Emily definitely seems frightened right now. Other parents that I’ve met have told me that it’s not unusual for kids to be confused and upset.
They’re right, Michelle. And that can be because Emily’s worried about her dad’s condition, or because she may feel like she’s lost both parents — one to TBI and one to caregiving. You know, you have to remember, kids are really, really perceptive. It’s important to recognize that your children are grieving, just like you. They may withdraw from some social activities with their friends, they may have mood swings, they might be disruptive, or do poorly in school, or show all kinds of other behavioral problems.
My guess is that Travis’ behavior last night is an example of that. He’s acting out, and as hard as it is for me, I should probably expect it.
Children need time. They need space to be kids. It’s important that you communicate with your kids that they’re not to blame for the TBI. Now that may seem so obvious to us as adults, but kids tend to feel responsible for things when things go wrong.
Some kids, like Travis, may even need to take on some caregiving tasks for the parent, or for the younger children in the family. And when they do that, kids can feel conflicted over that role reversal between the parent and the child.

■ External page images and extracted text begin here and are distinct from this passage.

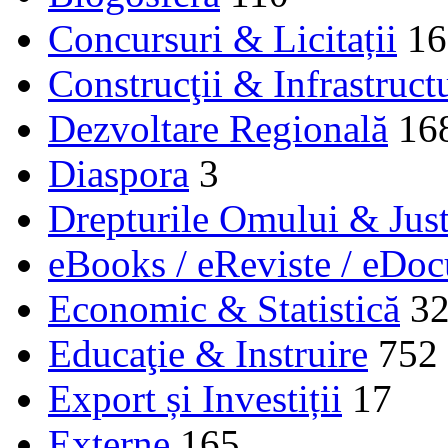
Concursuri & Licitații
16
Construcţii & Infrastruct
Dezvoltare Regională
16
Diaspora
3
Drepturile Omului & Just
eBooks / eReviste / eDo
Economic & Statistică
3
Educaţie & Instruire
752
Export și Investiții
17
Externe
165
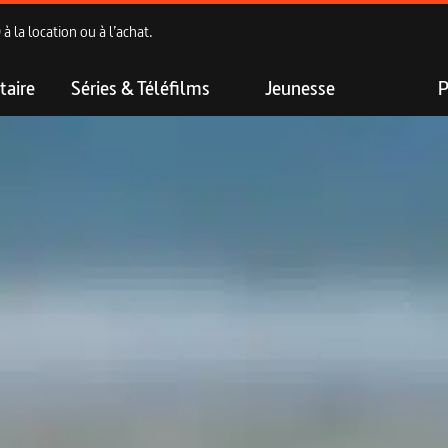
 la location ou à l’achat.
aire
Séries & Téléfilms
Jeunesse
P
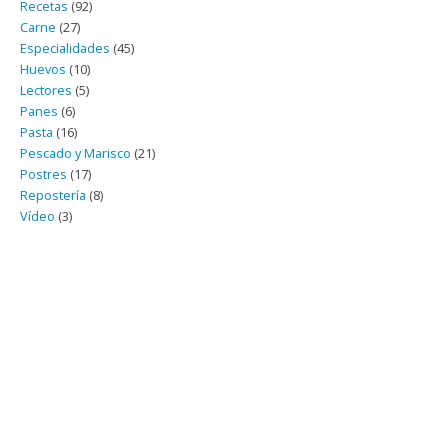
Recetas
(92)
Carne
(27)
Especialidades
(45)
Huevos
(10)
Lectores
(5)
Panes
(6)
Pasta
(16)
Pescado y Marisco
(21)
Postres
(17)
Repostería
(8)
Vídeo
(3)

So it will help if you make sure that any tasks that your child takes on, household chores, things like that, they have to be suitable for their age. And in terms of caregiving, you’ll ... you’ll want to determine the tasks that your child will be the most comfortable helping with. It’s so important to include the kids in the recovery process as much as you possibly can. But you want to find other adults to help you, rather than relying on your kids to play a major caregiving role. I mean having your sister help out is a great idea, Michelle.
But you can help your children by explaining TBI in a way that they can understand. You may want someone on the healthcare team to … to talk to the kids about TBI.
Oh, one thing you do want to remember, you want to keep an eye out for signs that your child is not coping well.
Actually, I think Travis has been doing pretty well, overall. You know if he seems to be depressed or he continues the risky behaviors, you might think about getting him some counseling. He’s a good kid, Michelle. He’s got a good head on his shoulders.
He sure does. After that first meeting, Julie and I couldn’t get over what a great attitude he has. You’ve done a good job with him, Michelle. And I’m sure Emily is a great little girl, too.
Oh, she is; but like I said, she’s confused. Obviously, she sees how much time Travis and I are spending at the hospital, but I haven’t allowed her to see Tom. She knows her daddy got hurt, but I haven’t really known what to tell her beyond that.